# Tricks!



## bluemilk (Oct 3, 2005)

Robin loves to go down into the basement. Any chance he gets he'll try to sneak past and go exploring! Sometimes I let him,but I go downstairs turn on the light,chase him around,catch him and bring him back upstairs. Sunday night, as soon as I came 'down cellar',he looked resigned,and started to trudge upstairs. And then,just as we got to my apt door-ZIP! Back down he went!


----------



## binkyhoo (Feb 16, 2003)

Its a cats perogative to change his mind.


----------



## Yuki'sMum (Dec 3, 2012)

Lol it's a game  Yuki loved to sneak down to the basement in our old house. I didn't like her going down there because she'd hide and climb around on all the boxes of junk. It would take forever to play hide and seek and chase her back upstairs. If I left her alone down there she would come up eventually.
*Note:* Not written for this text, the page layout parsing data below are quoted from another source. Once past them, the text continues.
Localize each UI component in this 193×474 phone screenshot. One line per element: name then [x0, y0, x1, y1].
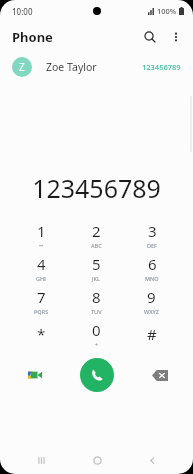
button[interactable]: Home [83, 446, 111, 474]
button[interactable]: Back [138, 446, 166, 474]
staticText: PQRS [34, 308, 49, 315]
button[interactable]: * [14, 317, 69, 350]
staticText: 0 [92, 320, 101, 340]
button[interactable]: 8 [69, 284, 124, 317]
staticText: 6 [148, 254, 157, 274]
staticText: # [147, 324, 157, 344]
staticText: ABC [91, 242, 102, 249]
staticText: Z [19, 60, 25, 74]
staticText: Zoe Taylor [46, 60, 97, 74]
button[interactable]: 9 [124, 284, 179, 317]
staticText: * [37, 324, 46, 344]
staticText: 8 [92, 287, 101, 307]
staticText: TUV [91, 308, 102, 315]
staticText: •• [39, 242, 44, 249]
staticText: 3 [148, 221, 157, 241]
button[interactable]: 0 [69, 317, 124, 350]
staticText: DEF [147, 242, 157, 249]
button[interactable]: 2 [69, 218, 124, 251]
staticText: JKL [92, 275, 101, 282]
staticText: 123456789 [142, 62, 181, 72]
button[interactable]: 5 [69, 251, 124, 284]
button[interactable]: 1 [14, 218, 69, 251]
staticText: 100% [157, 6, 177, 16]
button[interactable]: Video call [22, 362, 48, 388]
staticText: WXYZ [144, 308, 159, 315]
button[interactable]: Recents [27, 446, 55, 474]
button[interactable]: More options [163, 24, 189, 50]
button[interactable]: # [124, 317, 179, 350]
button[interactable]: Call [80, 358, 114, 392]
staticText: 1 [37, 221, 46, 241]
button[interactable]: 4 [14, 251, 69, 284]
staticText: 4 [37, 254, 46, 274]
button[interactable]: Backspace [147, 362, 173, 388]
button[interactable]: 3 [124, 218, 179, 251]
staticText: 2 [92, 221, 101, 241]
button[interactable]: Search [137, 24, 163, 50]
button[interactable]: 7 [14, 284, 69, 317]
button[interactable]: 6 [124, 251, 179, 284]
staticText: 10:00 [12, 6, 33, 17]
button[interactable]: Z [0, 52, 193, 82]
staticText: 5 [92, 254, 101, 274]
staticText: 7 [37, 287, 46, 307]
staticText: Phone [12, 28, 53, 46]
staticText: MNO [145, 275, 159, 282]
staticText: + [95, 341, 99, 348]
staticText: 123456789 [32, 171, 161, 205]
staticText: 9 [147, 287, 156, 307]
staticText: GHI [36, 275, 47, 282]
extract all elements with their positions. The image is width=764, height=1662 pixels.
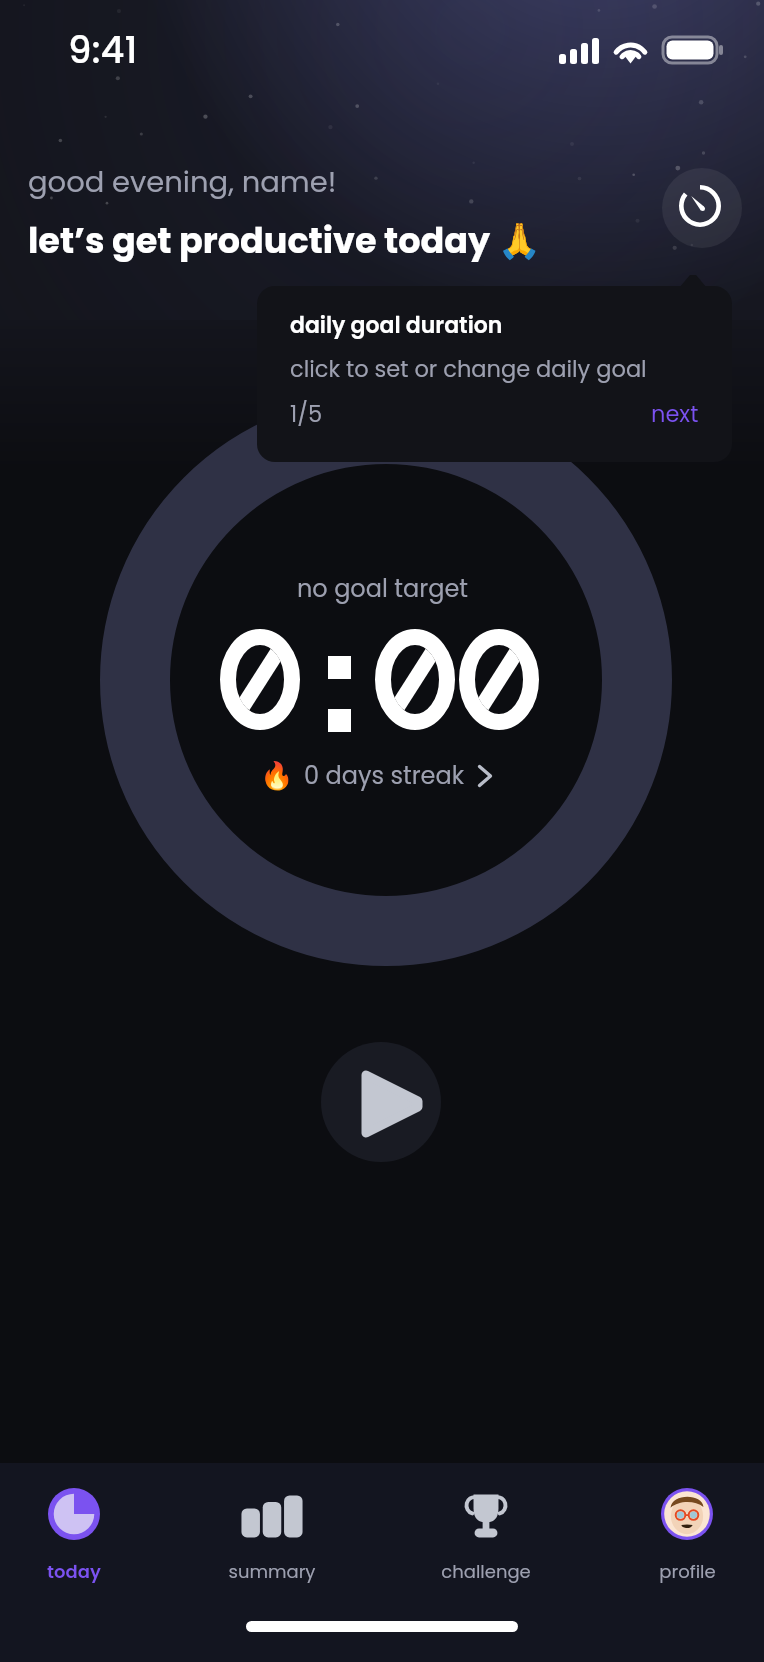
- button[interactable]: Start timer: [321, 1042, 441, 1162]
- button[interactable]: today: [14, 1488, 134, 1584]
- staticText: 0 days streak: [304, 759, 465, 793]
- staticText: summary: [228, 1559, 316, 1584]
- staticText: good evening, name!: [28, 162, 337, 203]
- button[interactable]: challenge: [426, 1488, 546, 1584]
- button[interactable]: Set daily goal duration: [662, 168, 742, 248]
- button[interactable]: 🔥: [254, 755, 499, 797]
- staticText: no goal target: [297, 572, 468, 606]
- staticText: let’s get productive today 🙏: [28, 216, 542, 265]
- staticText: 9:41: [68, 24, 138, 76]
- staticText: 🔥: [260, 760, 294, 792]
- button[interactable]: summary: [212, 1488, 332, 1584]
- staticText: challenge: [441, 1559, 531, 1584]
- staticText: today: [47, 1559, 101, 1584]
- staticText: click to set or change daily goal: [290, 353, 647, 384]
- staticText: profile: [659, 1559, 716, 1584]
- button[interactable]: profile: [627, 1488, 747, 1584]
- button[interactable]: next: [651, 398, 699, 429]
- staticText: 1/5: [290, 398, 323, 429]
- staticText: daily goal duration: [290, 310, 503, 341]
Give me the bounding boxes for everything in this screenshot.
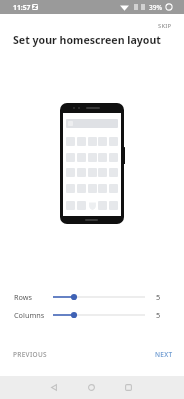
button[interactable]: Back <box>44 377 64 397</box>
button[interactable]: Recent apps <box>118 377 138 397</box>
button[interactable] <box>50 289 148 305</box>
button[interactable]: SKIP <box>152 18 178 34</box>
staticText: SKIP <box>158 22 172 30</box>
staticText: 39% <box>149 3 162 12</box>
button[interactable] <box>50 307 148 323</box>
staticText: 5 <box>156 310 161 320</box>
button[interactable]: NEXT <box>149 345 179 364</box>
staticText: NEXT <box>155 350 173 359</box>
staticText: 11:57 <box>13 3 31 12</box>
staticText: PREVIOUS <box>13 350 47 359</box>
staticText: Columns <box>14 310 45 320</box>
staticText: Set your homescreen layout <box>13 33 161 47</box>
button[interactable]: PREVIOUS <box>7 345 53 364</box>
staticText: 5 <box>156 292 161 302</box>
staticText: Rows <box>14 292 33 302</box>
button[interactable]: Home <box>81 377 101 397</box>
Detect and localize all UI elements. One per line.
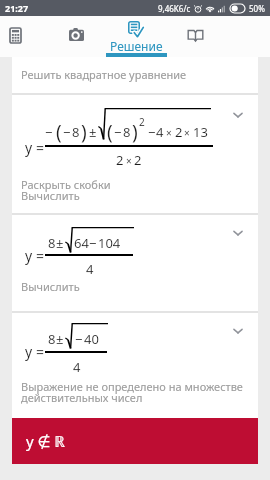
staticText: ± xyxy=(56,330,64,348)
staticText: y xyxy=(25,246,33,265)
staticText: ) xyxy=(132,119,138,145)
staticText: × xyxy=(184,126,190,140)
staticText: ± xyxy=(89,123,97,141)
staticText: 4 xyxy=(73,358,81,376)
button[interactable]: y xyxy=(12,215,258,311)
staticText: Выражение не определено на множестве xyxy=(21,379,243,394)
staticText: = xyxy=(36,342,45,361)
staticText: 8 xyxy=(48,234,56,252)
staticText: 8 xyxy=(48,330,56,348)
staticText: ( xyxy=(56,119,62,145)
staticText: = xyxy=(36,138,45,157)
button[interactable]: Reference book xyxy=(166,16,227,57)
staticText: 2 xyxy=(116,151,124,169)
button[interactable]: Решение xyxy=(106,16,167,57)
staticText: 8 xyxy=(123,123,131,141)
staticText: − xyxy=(114,123,122,141)
staticText: 2 xyxy=(139,115,145,129)
staticText: 8 xyxy=(72,123,80,141)
staticText: − xyxy=(45,123,53,141)
staticText: Раскрыть скобки xyxy=(21,177,111,192)
staticText: 2 xyxy=(134,151,142,169)
staticText: ) xyxy=(81,119,87,145)
staticText: 4 xyxy=(86,260,94,278)
staticText: 2 xyxy=(175,123,183,141)
staticText: × xyxy=(166,126,172,140)
staticText: Вычислить xyxy=(21,188,80,203)
button[interactable]: y ∉ ℝ xyxy=(12,418,258,464)
staticText: y xyxy=(25,342,33,361)
button[interactable]: Решить квадратное уравнение xyxy=(12,57,258,93)
staticText: ( xyxy=(107,119,113,145)
staticText: Решить квадратное уравнение xyxy=(21,67,187,82)
staticText: y xyxy=(25,138,33,157)
button[interactable]: y xyxy=(12,95,258,213)
staticText: 64 xyxy=(74,234,89,252)
staticText: ± xyxy=(56,234,64,252)
staticText: − xyxy=(148,123,156,141)
button[interactable]: Calculator xyxy=(0,16,46,57)
staticText: × xyxy=(126,154,132,168)
staticText: 9,46K6/c xyxy=(158,3,191,14)
staticText: 21:27 xyxy=(5,2,29,14)
staticText: 40 xyxy=(84,330,99,348)
staticText: − xyxy=(75,330,83,348)
staticText: 4 xyxy=(156,123,164,141)
staticText: − xyxy=(63,123,71,141)
staticText: 50% xyxy=(249,3,265,14)
staticText: 104 xyxy=(98,234,121,252)
staticText: действительных чисел xyxy=(21,390,143,405)
staticText: y ∉ ℝ xyxy=(26,431,66,451)
button[interactable]: y xyxy=(12,313,258,418)
staticText: Вычислить xyxy=(21,279,80,294)
button[interactable]: Camera xyxy=(46,16,107,57)
staticText: 13 xyxy=(193,123,208,141)
staticText: = xyxy=(36,246,45,265)
staticText: − xyxy=(89,234,97,252)
staticText: Решение xyxy=(110,38,163,54)
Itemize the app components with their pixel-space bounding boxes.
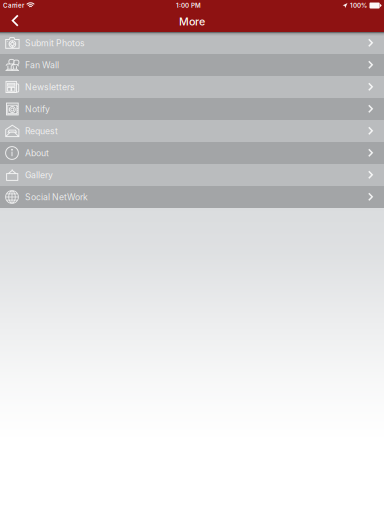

Where we live now she likes to kill spiders lol









Sent from my iPhone using Petguide.com Free App


----------



## bluemilk (Oct 3, 2005)

Maybe she'll find some hidden treasure!


----------



## Marcia (Dec 26, 2010)

*How Fun*

How fun it must be for him to see you chase after him - and what a clever, SMART fellow to dupe you like that!! :mrgreen:


----------